> **Task**: Only the lines below from the one containing "Иван Шаповалов организовал" through the one containing "邮箱 1059015826@qq.c" belong in the answer, repeated exactly and without pictures.

####################

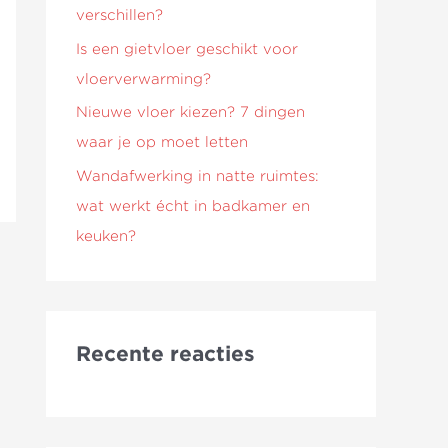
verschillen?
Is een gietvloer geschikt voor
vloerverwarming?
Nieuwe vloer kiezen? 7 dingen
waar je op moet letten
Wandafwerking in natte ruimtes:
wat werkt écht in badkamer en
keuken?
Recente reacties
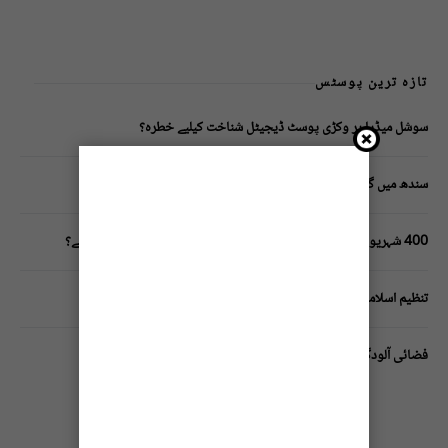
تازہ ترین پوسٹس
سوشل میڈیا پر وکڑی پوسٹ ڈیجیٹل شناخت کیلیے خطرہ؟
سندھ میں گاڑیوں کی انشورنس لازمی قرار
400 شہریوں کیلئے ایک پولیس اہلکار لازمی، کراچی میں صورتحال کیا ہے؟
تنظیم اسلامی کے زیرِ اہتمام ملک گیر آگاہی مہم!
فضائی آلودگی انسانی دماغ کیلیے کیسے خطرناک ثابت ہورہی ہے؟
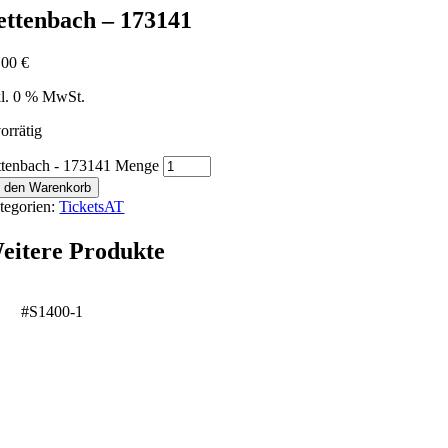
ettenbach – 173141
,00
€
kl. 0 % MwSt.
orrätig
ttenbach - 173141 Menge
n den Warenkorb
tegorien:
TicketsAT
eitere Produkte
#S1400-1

####################

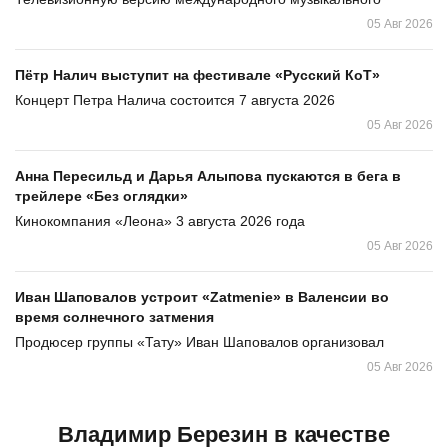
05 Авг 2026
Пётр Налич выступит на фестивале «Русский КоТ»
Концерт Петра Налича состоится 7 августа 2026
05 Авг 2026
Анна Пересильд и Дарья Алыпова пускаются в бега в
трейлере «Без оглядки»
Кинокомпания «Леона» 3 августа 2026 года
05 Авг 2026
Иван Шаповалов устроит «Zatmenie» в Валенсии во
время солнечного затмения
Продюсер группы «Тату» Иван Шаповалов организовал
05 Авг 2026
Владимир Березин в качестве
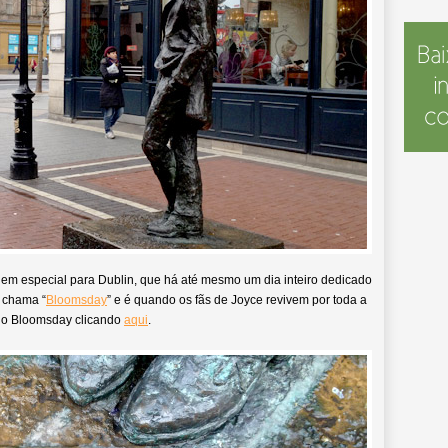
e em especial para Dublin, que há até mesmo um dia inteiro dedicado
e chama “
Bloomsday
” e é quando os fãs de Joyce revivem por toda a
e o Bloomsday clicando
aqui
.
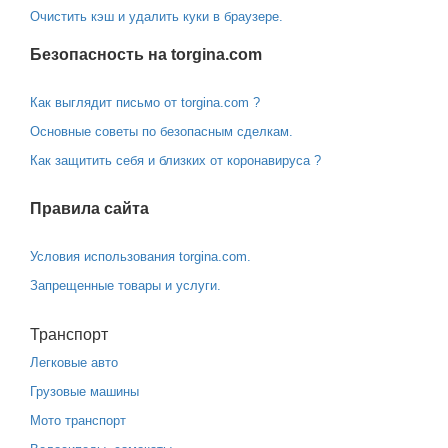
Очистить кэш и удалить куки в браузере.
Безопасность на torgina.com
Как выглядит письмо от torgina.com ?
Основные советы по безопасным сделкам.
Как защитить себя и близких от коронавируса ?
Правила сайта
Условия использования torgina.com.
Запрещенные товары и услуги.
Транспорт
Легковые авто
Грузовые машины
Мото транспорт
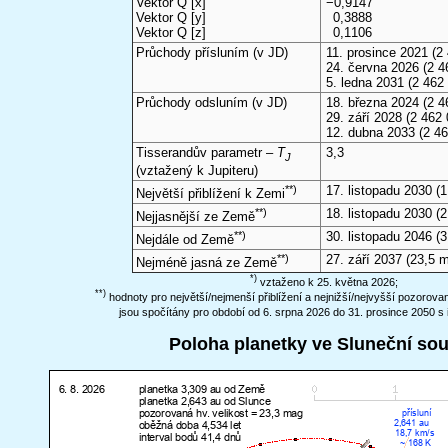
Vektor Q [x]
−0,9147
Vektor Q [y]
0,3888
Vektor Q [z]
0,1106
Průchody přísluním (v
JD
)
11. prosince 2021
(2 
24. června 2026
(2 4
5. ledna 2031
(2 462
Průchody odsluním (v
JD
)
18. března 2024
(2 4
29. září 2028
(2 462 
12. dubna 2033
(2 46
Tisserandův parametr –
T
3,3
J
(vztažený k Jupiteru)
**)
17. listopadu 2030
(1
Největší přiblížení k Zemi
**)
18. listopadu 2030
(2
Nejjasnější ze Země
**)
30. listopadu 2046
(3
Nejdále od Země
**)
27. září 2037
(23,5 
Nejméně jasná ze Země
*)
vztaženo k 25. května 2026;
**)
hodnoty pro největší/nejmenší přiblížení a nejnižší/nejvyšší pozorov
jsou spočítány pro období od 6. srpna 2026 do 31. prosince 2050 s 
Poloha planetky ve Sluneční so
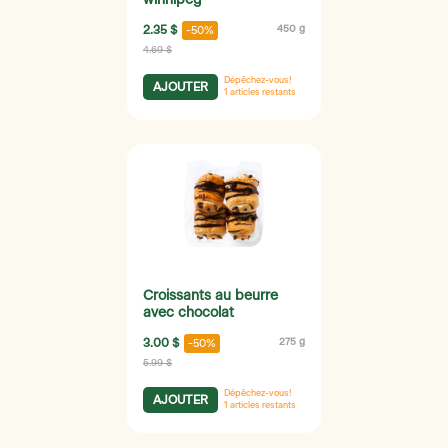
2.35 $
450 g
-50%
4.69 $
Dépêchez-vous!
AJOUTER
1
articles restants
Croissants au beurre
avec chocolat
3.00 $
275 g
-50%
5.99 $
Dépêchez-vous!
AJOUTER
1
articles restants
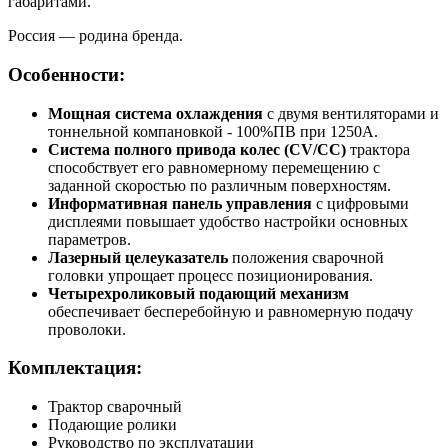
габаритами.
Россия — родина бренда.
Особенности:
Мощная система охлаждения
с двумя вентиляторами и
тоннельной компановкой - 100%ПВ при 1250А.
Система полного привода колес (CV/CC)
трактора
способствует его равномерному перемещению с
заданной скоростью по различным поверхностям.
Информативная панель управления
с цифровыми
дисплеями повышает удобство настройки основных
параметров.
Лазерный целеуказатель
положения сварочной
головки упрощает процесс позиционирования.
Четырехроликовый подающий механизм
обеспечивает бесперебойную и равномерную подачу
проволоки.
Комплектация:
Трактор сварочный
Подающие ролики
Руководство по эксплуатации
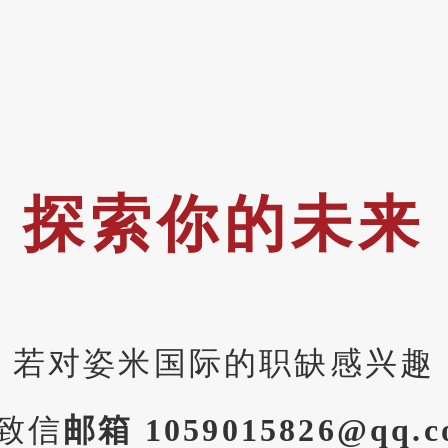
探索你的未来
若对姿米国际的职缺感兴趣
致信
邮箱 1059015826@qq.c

####################

> **Reply to the exercise**:
Продюсер группы «Тату» Иван Шаповалов организовал
05 Авг 2026
Владимир Березин в качестве
e em especial para Dublin, que há até mesmo um dia inteiro dedicado
e chama “
Bloomsday
” e é quando os fãs de Joyce revivem por toda a
e o Bloomsday clicando
aqui
.
Очистить кэш и удалить куки в браузере.
Безопасность на torgina.com
Как выглядит письмо от torgina.com ?
Основные советы по безопасным сделкам.
Как защитить себя и близких от коронавируса ?
Правила сайта
Условия использования torgina.com.
Запрещенные товары и услуги.
Транспорт
Легковые авто
Грузовые машины
Мото транспорт
Vektor Q [x]
−0,9147
Vektor Q [y]
0,3888
Vektor Q [z]
0,1106
Průchody přísluním (v
JD
)
11. prosince 2021
(2 
24. června 2026
(2 4
5. ledna 2031
(2 462
Průchody odsluním (v
JD
)
18. března 2024
(2 4
29. září 2028
(2 462 
12. dubna 2033
(2 46
Tisserandův parametr –
T
3,3
J
(vztažený k Jupiteru)
**)
17. listopadu 2030
(1
Největší přiblížení k Zemi
**)
18. listopadu 2030
(2
Nejjasnější ze Země
**)
30. listopadu 2046
(3
Nejdále od Země
**)
27. září 2037
(23,5 
Nejméně jasná ze Země
*)
vztaženo k 25. května 2026;
**)
hodnoty pro největší/nejmenší přiblížení a nejnižší/nejvyšší pozorov
jsou spočítány pro období od 6. srpna 2026 do 31. prosince 2050 s 
Poloha planetky ve Sluneční so
2.35 $
450 g
-50%
4.69 $
Dépêchez-vous!
AJOUTER
1
articles restants
Croissants au beurre
avec chocolat
3.00 $
275 g
-50%
5.99 $
Dépêchez-vous!
AJOUTER
1
articles restants
габаритами.
Россия — родина бренда.
Особенности:
Мощная система охлаждения
с двумя вентиляторами и
тоннельной компановкой - 100%ПВ при 1250А.
Система полного привода колес (CV/CC)
трактора
способствует его равномерному перемещению с
заданной скоростью по различным поверхностям.
Информативная панель управления
с цифровыми
дисплеями повышает удобство настройки основных
параметров.
Лазерный целеуказатель
положения сварочной
головки упрощает процесс позиционирования.
Четырехроликовый подающий механизм
обеспечивает бесперебойную и равномерную подачу
проволоки.
Комплектация:
Трактор сварочный
Подающие ролики
Руководство по эксплуатации
探索你的未来
若对姿米国际的职缺感兴趣
致信
邮箱 1059015826@qq.c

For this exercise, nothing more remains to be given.